My experience, however, does mean that I am sensitive to the issues and problems surrounding water baptism. Hong Kong today may seem a world away from the UK I grew up in, but the questions about baptism remain the same and the issues surprisingly similar.

Because of the past influence of the Church of England in Hong Kong and given the Anglican Church’s involvement here in schools and education, many have grown up seeing themselves as Christians because they were educated in Christian schools. Many parents want their children to be baptized because they were themselves baptized or because they want their child to go to a Christian school - or both.

Yes, of course, there are those who get baptized because they have come to a deep and real faith in Christ. There are those who get their babies baptized because they genuinely want their child to grow up knowing Christ as a committed member of the Church. Others come to faith as a result of getting baptized, whatever their reasons may have been for getting baptized in the first place.

The numbers, however, speak for themselves. For the purposes of this sermon, I did a rough count of how many baptisms I have conducted since becoming the Vicar of Christ Church (2,267 to date). If only 10% of those who I have baptized in this time still came to Church, we would have real problems fitting everyone in! The vast majority of those I have baptized, however, don’t come to church as that was not why they got baptized or had their children baptized.

I am not suggesting that it is wrong to baptize people, whatever their age or reason for getting baptized may be. I do, however, want to be realistic and honest about the context in which we, as a church, minister and serve. We also need to appreciate the present social and cultural background to the questions that we have to answer concerning baptism.

So where does all this leave us as we think this week of the Baptism of Christ? As I have talked in this sermon about my own experience, perhaps I can conclude by describing where it leaves me.

Fundamentally, in describing what I personally believe now about baptism, I find myself where I was when I first began this journey. This may seem a strange thing for me to say given that I nearly didn’t get ordained because of what I believed back then. I am not, however, talking now about ordination, but baptism. When it comes to what I believe about baptism, I am still convinced of two fundamental points.

1. Faith and baptism belong together.

The New Testament simply does not allow either for the possibility of an unbaptized believer or for someone being baptized who does not believe. Both ideas are completely foreign to the New Testament. To believe is to be baptized; to be baptized is to believe. So close is the association between faith and baptism in the New Testament that what can be said about one can be said of the other. To put it another way: baptism is the outward sign of an inward reality, but the sign and the reality belong firmly together.

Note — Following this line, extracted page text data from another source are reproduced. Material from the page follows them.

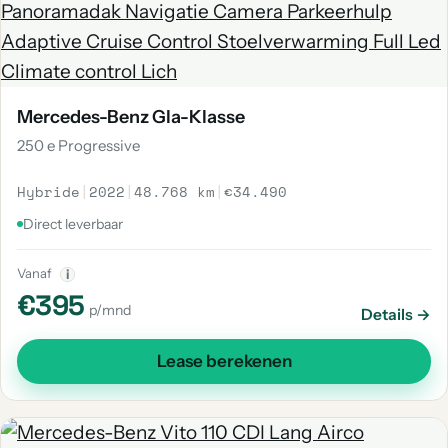
Mercedes-Benz Gla-Klasse
250 e Progressive
Hybride
|
2022
|
48.768 km
|
€34.490
Direct leverbaar
Vanaf
i
€395
p/mnd
Details →
Lease berekenen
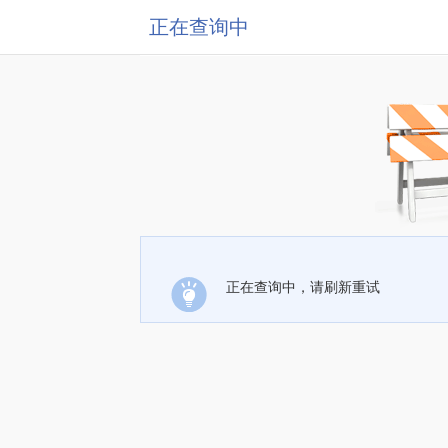
正在查询中
正在查询中，请刷新重试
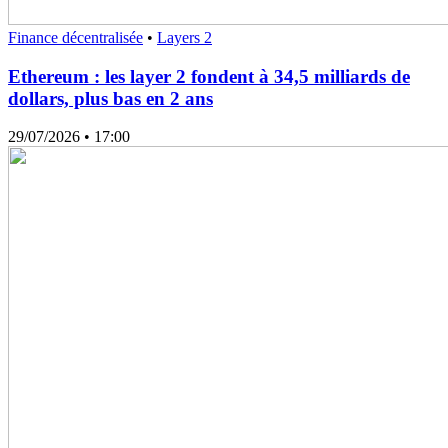
Finance décentralisée
•
Layers 2
Ethereum : les layer 2 fondent à 34,5 milliards de
dollars, plus bas en 2 ans
29/07/2026
• 17:00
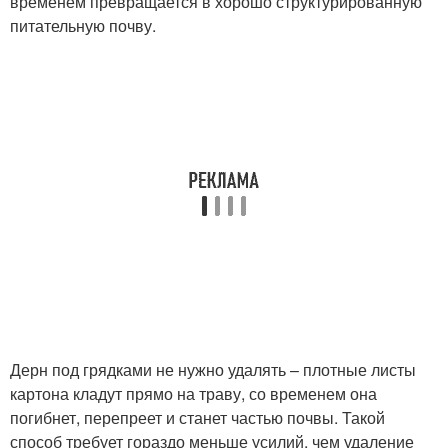
временем превращается в хорошо структурированную
питательную почву.
Дерн под грядками не нужно удалять – плотные листы
картона кладут прямо на траву, со временем она
погибнет, перепреет и станет частью почвы. Такой
способ требует гораздо меньше усилий, чем удаление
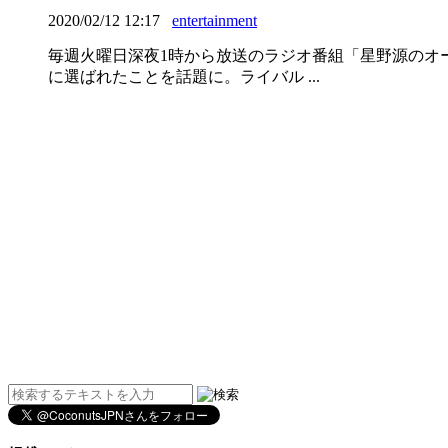
2020/02/12 12:17
entertainment
毎週火曜日深夜1時から放送のラジオ番組「星野源のオー
に選ばれたことを話題に。ライバル ...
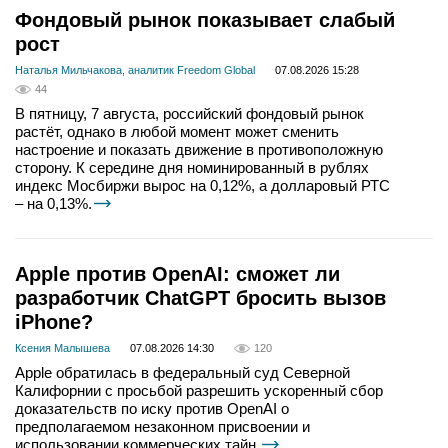
Фондовый рынок показывает слабый
рост
Наталья Мильчакова, аналитик Freedom Global
07.08.2026 15:28
44
В пятницу, 7 августа, российский фондовый рынок
растёт, однако в любой момент может сменить
настроение и показать движение в противоположную
сторону. К середине дня номинированный в рублях
индекс Мосбиржи вырос на 0,12%, а долларовый РТС
– на 0,13%.
Apple против OpenAI: сможет ли
разработчик ChatGPT бросить вызов
iPhone?
Ксения Малышева
07.08.2026 14:30
120
Apple обратилась в федеральный суд Северной
Калифорнии с просьбой разрешить ускоренный сбор
доказательств по иску против OpenAI о
предполагаемом незаконном присвоении и
использовании коммерческих тайн.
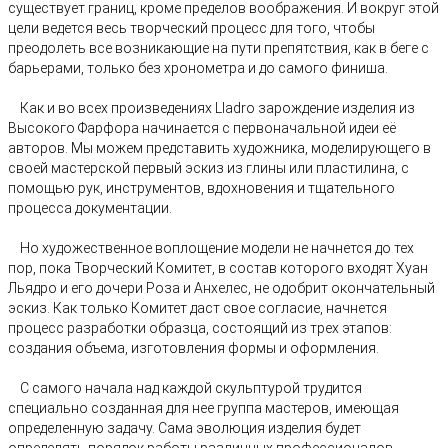
существует границ, кроме пределов воображения. И вокруг этой
цели ведется весь творческий процесс для того, чтобы
преодолеть все возникающие на пути препятствия, как в беге с
барьерами, только без хронометра и до самого финиша.
Как и во всех произведениях Lladro зарождение изделия из
Высокого Фарфора начинается с первоначальной идеи её
авторов. Мы можем представить художника, моделирующего в
своей мастерской первый эскиз из глины или пластилина, с
помощью рук, инструментов, вдохновения и тщательного
процесса документации.
Но художественное воплощение модели не начнется до тех
пор, пока Творческий Комитет, в состав которого входят Хуан
Льядро и его дочери Роза и Анхелес, не одобрит окончательный
эскиз. Как только Комитет даст свое согласие, начнется
процесс разработки образца, состоящий из трех этапов:
создания объема, изготовления формы и оформления.
С самого начала над каждой скульптурой трудится
специально созданная для нее группа мастеров, имеющая
определенную задачу. Сама эволюция изделия будет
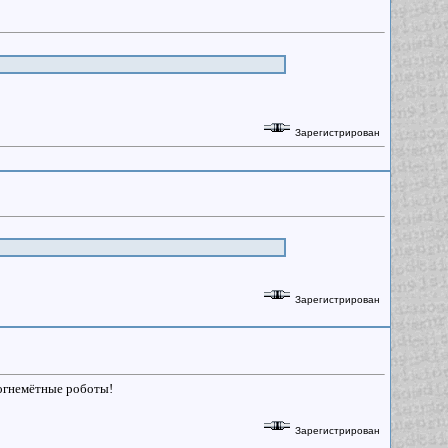
Зарегистрирован
Зарегистрирован
гнемётные роботы!
Зарегистрирован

The social situation and circumstances of the New Testament writers was, however, very different to ours. The Church of the New Testament was a new movement starting from scratch. To grow, it had to convince pagans that it was worth them abandoning their religious, cultural, and historical customs and traditions while risking unpopularity, exclusion, and persecution in the process. In a context such as that of the early Church, you would only risk getting baptized if you did believe and took baptism seriously.

The New Testament writers may not have been able to envisage a separation of faith and baptism, they do, however, know of a separation of faith and works. John the Baptist had to warn those who came to him for baptism to bring ‘fruits worthy of repentance’ (Luke 3:8). St James, the brother of Jesus, warns his readers that ‘faith without works is dead’ (James 2:17, 20). So, too, we may say, baptism without works is dead.

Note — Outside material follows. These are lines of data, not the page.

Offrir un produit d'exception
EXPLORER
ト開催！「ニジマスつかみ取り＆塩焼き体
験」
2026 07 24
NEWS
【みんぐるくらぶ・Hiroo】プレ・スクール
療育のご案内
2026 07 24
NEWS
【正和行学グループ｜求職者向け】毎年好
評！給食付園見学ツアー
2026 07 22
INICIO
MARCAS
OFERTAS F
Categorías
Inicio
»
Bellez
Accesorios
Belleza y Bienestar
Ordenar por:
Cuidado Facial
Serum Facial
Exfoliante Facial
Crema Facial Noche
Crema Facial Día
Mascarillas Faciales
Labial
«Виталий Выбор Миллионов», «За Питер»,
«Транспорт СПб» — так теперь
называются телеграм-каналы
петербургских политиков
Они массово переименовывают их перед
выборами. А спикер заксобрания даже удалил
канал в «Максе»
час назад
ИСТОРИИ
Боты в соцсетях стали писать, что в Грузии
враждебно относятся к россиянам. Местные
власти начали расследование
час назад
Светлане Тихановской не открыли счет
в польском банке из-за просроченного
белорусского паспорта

Leaving aside, then, what ideally should or should not be the case when someone is baptized, what is clear in the New Testament is what should be the case once a person hasbeen baptized. The baptized believer should have a living faith that shows itself in obedience, action, and commitment.

Just because a person has been baptized or claims to believe will not save them. Neither baptism nor faith will work on their own. Baptism and faith belong together, and both should lead to a life of faith and faithful commitment.

On a practical note: if someone didn’t have faith when they were baptized or isn’t living a life of faith, the remedy is simple: to have faith now and start living a life of faith. Make what should have been the case when you were baptized becomes the reality in your life now!

Now I would prefer to leave for another day the question of infant baptism, but I imagine that this would be seen as me dodging the question, so a few words about it here!

What we should do with the children of baptized believers is a problem whatever your view of infant baptism. Those who think that a child’s baptism should be delayed until the child is old enough to decide for themself also have to decide how the child is going to be brought up in the meantime. As I have said, from a New Testament perspective, there is no such thing as unbaptized believer. Does then this mean that our children are not fully part of the Church until such time that they are old enough to make the decision that they want to be baptized? Given how positive our Lord was in his welcome of children, I personally find this hard to accept.

But equally, those who do baptize children regardless of their age need to recognize that, again from a New Testament perspective, we should always look for faith when someone is baptized and for a life of faith afterwards. The idea that a child can be baptized (for whatever reason) and then not participate in the life of the Church is utterly foreign to the New Testament, and it should be to us.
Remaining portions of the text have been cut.